So let me begin with a story.
In the basement of my current home there is a painting I did probably something like 12 or 13 years ago. It’s a large canvas, the length of my armspan. Its colors are bright – like the sun, like fire. The painting orbits around a primary quote from Helen Keller:
Security is mostly a superstition. It does not exist in nature, nor do the children of [humanity] as a whole experience it. Avoiding danger is no safer in the long run than outright exposure. Life is either a daring adventure, or nothing.
I painted this at a time in my life when I needed some encouragement to be daring. I had just adopted two children. On my own. Out of foster care. Previously, my ex and I had fostered these two munchkins, but my decade-long relationship with her had ended, and it was up to me to be the constant in these kiddos’ lives. Though I was raising them in a Village of caring adults – including my home congregation in Northampton, Massachusetts, it was a bold, frightening step I had taken.

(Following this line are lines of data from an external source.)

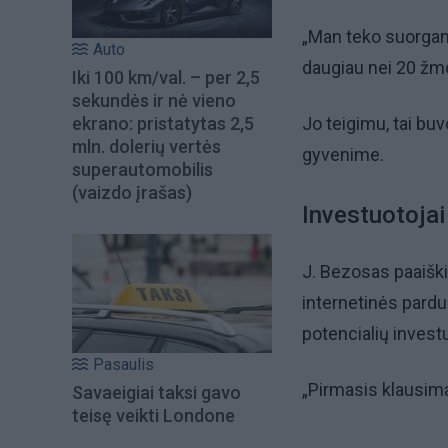
„Man teko suorgani
Auto
daugiau nei 20 žmo
Iki 100 km/val. – per 2,5
sekundės ir nė vieno
ekrano: pristatytas 2,5
Jo teigimu, tai bu
mln. dolerių vertės
gyvenime.
superautomobilis
(vaizdo įrašas)
Investuotojai
J. Bezosas paaiški
internetinės pard
potencialių invest
Pasaulis
„Pirmasis klausima
Savaeigiai taksi gavo
teisę veikti Londone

Back then, the painting hung in a room just off the kitchen and I would see it multiple times each day. I needed its constant companionship and reminder. I can’t tell you how many times I broke down into tears during those years, sometimes in solitude, sometimes in the company of good people, known and strangers. I was uncertain what the future held but it was “choiceless” – it was really the only thing I could do. I fell in love with them. They needed me. I needed them.
Stories. We need to tell these stories to each other, share them in the world. Stories of vulnerability, stories of hope, stories of hurt, stories of courage, stories that tell the truth. The messy truth. The shiny truth. The awkward truth. The mundane truth. The scientific truth. The metaphorical truth. The truth that does not always make immediate sense.
Eventually, and with help, I bought an old house in a sweet neighborhood. I remember the sense of triumph the day I first mowed the lawn – not a small plot – all by myself. I had been so intimidated: going to the local hardware store, buying the mower itself, feeling butch enough to be the master of that machine. But I did it. I triumphed over that long expanse of green. And then had to do it again the following week.
Raising children. Mowing a lawn. Getting out of bed some mornings. Speaking truth to power. Having hope when despair or numbness or self-absorption seems the more obvious answer. All of these require boldness in the face of uncertainty. Well, maybe there’s not that much uncertainty when it comes to mowing a lawn, but I tell you, sometimes it does require boldness.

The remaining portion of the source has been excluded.